Dengan begitu, artinya kita tidak bisa meniru gaya dan pola diet belajar ornag lain secara mentah-mentah tanpa tahu proses apa yang dijalaninya hingga bisa menerapkan diet belajar itu dan mendapat hasil yang maksimal.
Lantas, mengapa kita tak bisa meniru dan menerapkan pola diet belajar yang sama dengan orang lain?
Terkait hal ini, ada 3 alasan mendasar, yakni masalah kemampuan, kesukaan, dan kebiasaan atau 3K.
1. Kemampuan
Alasan utama mengapa kita tak bisa meniru begitu saya pola diet belajar orang lain adalah kemampuan.
Kemampuan makan setiap orang berbeda-beda, ada yang sanggup makan dalam porsi besar, ada pula yang hanya sanggup makan dalam porsi kecil.
Kemampuan seseorang menyelesaikan makannya pun berbeda-beda, ada yang bisa makan dengan cepat, ada pula yang hanya bisa makan secara perlahan.

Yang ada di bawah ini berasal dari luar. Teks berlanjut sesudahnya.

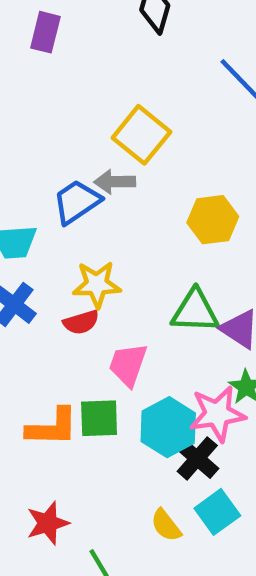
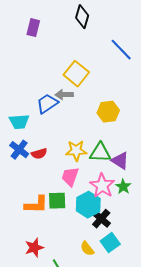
yellow star: (97, 284) -> (76, 151), moved
red semicircle: (81, 322) -> (39, 154), moved
pink star: (217, 414) -> (102, 186), moved, turned -30

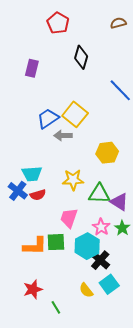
blue trapezoid: (47, 104) -> (48, 118), moved
cyan trapezoid: (19, 122) -> (32, 174), moved
yellow star: (76, 151) -> (73, 180), moved
pink star: (102, 186) -> (101, 227), size x0.7

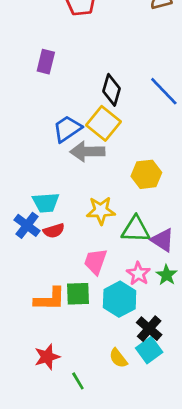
black diamond: (81, 57) -> (112, 90), moved
gray arrow: (63, 136) -> (87, 152), size x1.4
black cross: (100, 260) -> (149, 329), moved

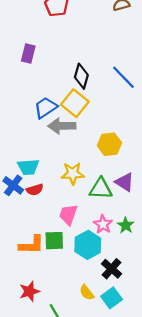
purple triangle: (163, 240) -> (125, 182), moved
cyan square: (149, 350) -> (112, 298), moved

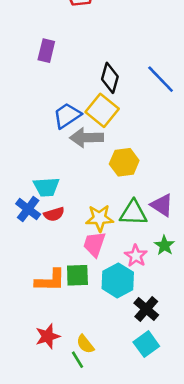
yellow hexagon: (109, 144) -> (124, 162), moved
yellow star: (73, 173) -> (100, 218), moved
green star: (126, 225) -> (164, 245), moved
yellow semicircle: (87, 292) -> (85, 344), moved

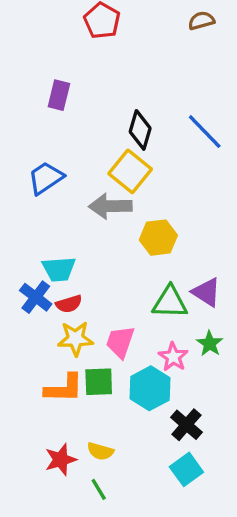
blue trapezoid: (67, 116) -> (46, 178), moved
yellow star: (100, 218) -> (75, 339), moved
yellow semicircle: (85, 344) -> (100, 451), moved, turned -36

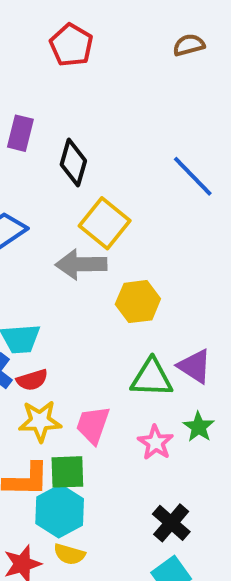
black diamond: (140, 130) -> (73, 163), moved
cyan hexagon: (150, 388) -> (60, 511), moved

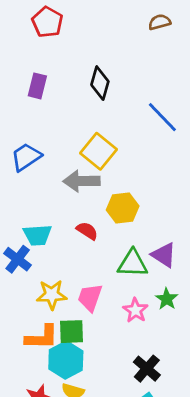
red pentagon: (71, 45) -> (47, 22), moved
black diamond: (73, 163) -> (100, 83), moved
red semicircle: (32, 380) -> (87, 231), moved, turned -130

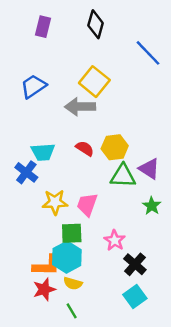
yellow hexagon: (123, 208) -> (115, 147), moved
pink star: (135, 310) -> (115, 240), moved
orange L-shape: (42, 337) -> (47, 265), moved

Belajar pun demikian. Kemampuan seseorang dalam belajar pasti berbeda dengan orang lain. Ada orang yang bisa sekaligus belajar banyak materi sekaligus, ada juga orang yang hanya bisa belajar sedikit materi yang penting memahami seluruhnya.
Selain itu daya serap setiap orang dalam belajar juga berbeda-beda. Bagi orang yang memiliki ingatan fotografis, mungkin bisa saja dia berhasil mengingat seluruh pelajaran dalam sekali baca. Namun bagi seseorang yang tak memiliki kemampuan seperti itu, tentu akan sulit jika menerapkan cara yang sama.
Oleh karena itu, belajar menjadi sebuah proses yang tidak bisa dilakukan hanya satu kali saja. Seperti halnya, makan yang tidak bisa dilakukan satu kali saja untuk seumur hidup.
2. Kesukaan
Alasan kedua mengapa seseorang tak bisa asal meniru pola diet belajar orang lain adalah kesukaan.
Kesukaan seiap orang akan makanan pasti berbeda. Ada yang suka makan daging, ada yang suka makan sayur, dan lain-lain.
Begitu pula dengan belajar. Ada seseorang yang suka dengan materi-materi pelajaran ilmu eksak, ada pula orang yang suka dengan materi-materi pelajaran ilmu sosial.
Begitu pula dengan cara belajar tiap orang, ada yang lebih suka belajar dengan cara menghafal, ada juga orang yang lebih suka belajar dengan cara mencatat dan menghitung.
Namun, soal belajar ini tidak bisa diperlakukan selayaknya makan. Kita tak bisa memilih untuk belajar materi dengan menghafal saja atau mencatat dan berhitung saja.
Dalam konteks makan, bila seseorang hanya suka makan daging saja atau sayuran saja sepanjang hidupnya, maka pasti akan ada risiko yang akan ia tanggung.
Seperti misalnya penyakit yang timbul karena berlebihan mengonsumsi lemak atau dianggap kurang gizi karena kekurangan asupan nutrisi yang hanya bisa diperole dari makanan tertentu.
Risiko-risiko tersebut akan menjadi lebih besar dampaknya dalam masalah belajar.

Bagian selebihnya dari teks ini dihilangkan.